Bergeser di tahun 1980-an mayoritas perempuan pemakai jilbab berasal dari usia dewasa atas, kelas tradisionalis pedesaan atau pedangang muslim. Sedangkan di kampus, kantor pemerintahan, dan perusahan, lebih umum dijumpai blus lengan pendek dan pakaian gaya Barat. Perkembangan islam pada masa ini masih mendapat hambatan dari kepentingan politik Orde Baru yang menekan segala ekspresi kesalehan islam di depan publik. Juga kuatnya spiritualitas masyarakat Jawa antara tradisi jawa dan islam normatif sehingga masih menyisakan kepercayaan terhadap klenik, mistik dan nilai-nilai Kejawen lainnya.
Penyebaran jilbab mulai pesat di kalangan mahasiswa dan pelajar di kota-kota besar seperti Bandung, Surabaya dan Yogyakarta pada tahun 1990-an. Bersamaan dengan puncaknya kebangkitan islam. Namun, pelarangan penggunaan jilbab masih berlaku di kantor pemerintahan dan sekolah negeri yang berbasis non-agama sampai tahun 1991. Setelah pembatasan penggunaan jilbab dihapus, problem baru yang muncul yaitu paksaan bagi siswi untuk berjilbab sebagai bentuk protes terhadap pemerintah. Paksaan penggunaan jilbab dihapus saat mundurnya presiden Soeharto pada Mei 1998. Dalam tulisan Nancy, terdapat peningkatan mahasiswi berjilbab yaitu mencapai 60 persen di tahun 1999 sampai 2002. Jilbab mulai menyebar luas di kalangan mahasiswi yang memiliki posisi terbaik dari manfaat pendidikan dan ekonomi.
Model Gender dan Kelas di Jawa
Pendidikan tidak memberikan manfaat kepada kehidupan publik dan keluarga perempuan di tahun 1970-an. Generasi ini diteliti oleh Valerie Hull pada risetnya yang berjudul Women in Java’s Rural Middle Class: Progress or Regress? Hull menyatakan bahwa pendidikan justru berdampak pada pola neo-priyayi yang bergerak dalam hal domestikasi perempuan serta membatasi partisipasi publik. Meskipun mereka diberi akses terhadap pendidikan formal dan pekerjaan di luar keluarga, perempuan di kelas menengah yang baru cenderung lebih fokus pada pekerjaan rumah tangga.
Kondisi di atas dilatarbelakangi oleh masih suburnya nilai-nilai aristokrat Jawa. Kaum elit priyayi Jawa membatasi gerak perempuan untuk tetap menjaga status mereka dari hiruk pikuk dunia publik yang dapat merendahkan status keluarga.

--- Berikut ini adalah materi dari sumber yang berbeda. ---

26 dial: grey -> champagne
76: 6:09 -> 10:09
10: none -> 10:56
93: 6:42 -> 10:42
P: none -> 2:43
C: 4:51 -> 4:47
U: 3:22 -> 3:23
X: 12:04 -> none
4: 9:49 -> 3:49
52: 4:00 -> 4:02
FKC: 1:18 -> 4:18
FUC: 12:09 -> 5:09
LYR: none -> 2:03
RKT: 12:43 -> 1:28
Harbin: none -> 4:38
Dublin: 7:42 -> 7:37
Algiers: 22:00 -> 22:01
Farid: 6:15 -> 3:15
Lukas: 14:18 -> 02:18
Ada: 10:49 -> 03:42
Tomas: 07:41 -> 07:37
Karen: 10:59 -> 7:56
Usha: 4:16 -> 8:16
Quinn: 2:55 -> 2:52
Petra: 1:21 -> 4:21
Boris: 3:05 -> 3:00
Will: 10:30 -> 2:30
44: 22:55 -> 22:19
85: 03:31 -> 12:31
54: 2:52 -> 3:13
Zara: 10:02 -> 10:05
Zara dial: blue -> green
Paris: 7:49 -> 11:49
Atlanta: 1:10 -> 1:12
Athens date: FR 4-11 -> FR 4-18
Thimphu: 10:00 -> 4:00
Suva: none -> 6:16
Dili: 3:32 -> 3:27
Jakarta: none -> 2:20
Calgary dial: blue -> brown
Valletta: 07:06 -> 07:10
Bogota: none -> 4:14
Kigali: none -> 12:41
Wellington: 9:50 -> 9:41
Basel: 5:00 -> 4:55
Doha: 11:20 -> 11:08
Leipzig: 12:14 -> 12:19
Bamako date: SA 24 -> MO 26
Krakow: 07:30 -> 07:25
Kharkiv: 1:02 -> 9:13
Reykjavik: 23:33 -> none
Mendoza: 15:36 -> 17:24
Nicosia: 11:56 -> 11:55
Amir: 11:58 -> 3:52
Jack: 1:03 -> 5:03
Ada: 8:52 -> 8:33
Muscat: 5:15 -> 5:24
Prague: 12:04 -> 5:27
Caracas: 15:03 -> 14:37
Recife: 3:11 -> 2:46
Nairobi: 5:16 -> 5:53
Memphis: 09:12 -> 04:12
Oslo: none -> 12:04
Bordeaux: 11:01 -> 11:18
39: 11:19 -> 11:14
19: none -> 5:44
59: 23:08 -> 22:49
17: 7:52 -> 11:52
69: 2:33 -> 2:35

Terlebih masa kekuasaan rezim Orde Baru yang lebih mendukung kelompok “Javanis” dan sekuler nasionalis dibandingkan islam. Sedangkan islam masih berada di fase awal kebangkitannya.
Baru pada tahun 1990-an perempuan muda Jawa memperoleh manfaat pendidikan sebaik-baiknya. Partisipasi perempuan dalam pendidikan hampir universal. Persentase yang menyelesaikan pendidikan SMA mencapai 30 persen. Sedangkan baca tulis sudah menyentuh 90 persen. Pada tahun 1990 kesenjangan perempuan dan laki-laki dalam dunia pendidikan menyusut menjadi 29 persen yang sebelumnya adalah 48 persen. Selain itu, generasi ini juga mendapat pendidikan agama wajib di sekolah selama dua hingga tiga jam setiap minggu.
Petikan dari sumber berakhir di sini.